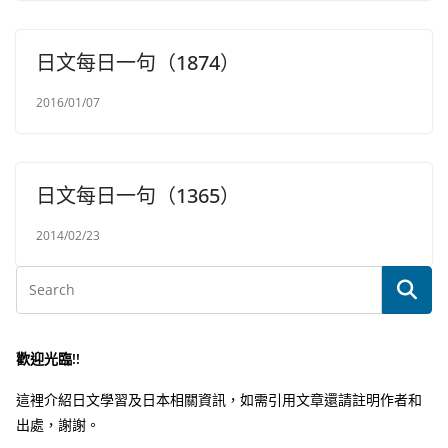
日文每日一句（1874）
2016/01/07
日文每日一句（1365）
2014/02/23
歡迎光臨!!
這裡介紹日文學習及日本相關資訊，如需引用文章還請註明作者和
出處，謝謝。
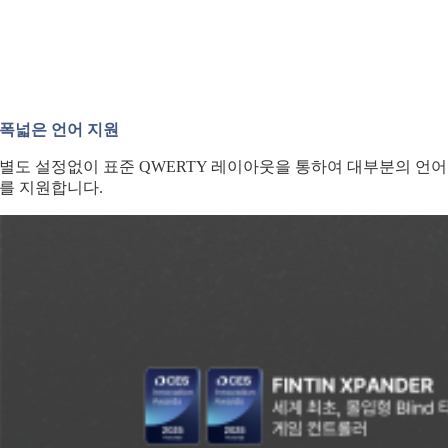
폭넓은 언어 지원
별도 설정없이 표준 QWERTY 레이아웃을 통하여 대부분의 언어
를 지원합니다.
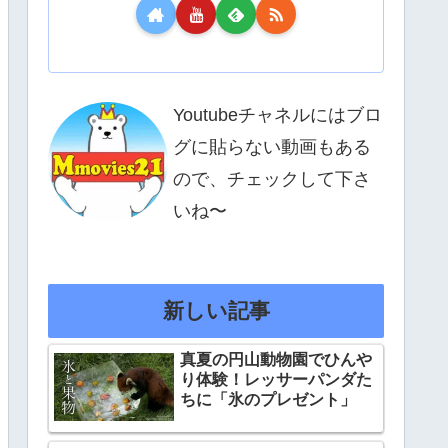
Youtubeチャネルにはブロ
グに貼らない動画もある
ので、チェックして下さ
いね〜
新しい記事
真夏の円山動物園でひんや
り体験！レッサーパンダた
ちに「氷のプレゼント」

Work required =
Please retype, exactly and only, the lines from the one holding "日文每日一句（1365）" to the end of the entries, both ends included, without any pictures.

Response =
日文每日一句（1365）
2014/02/23
歡迎光臨!!
這裡介紹日文學習及日本相關資訊，如需引用文章還請註明作者和
出處，謝謝。
폭넓은 언어 지원
별도 설정없이 표준 QWERTY 레이아웃을 통하여 대부분의 언어
를 지원합니다.
Youtubeチャネルにはブロ
グに貼らない動画もある
ので、チェックして下さ
いね〜
新しい記事
真夏の円山動物園でひんや
り体験！レッサーパンダた
ちに「氷のプレゼント」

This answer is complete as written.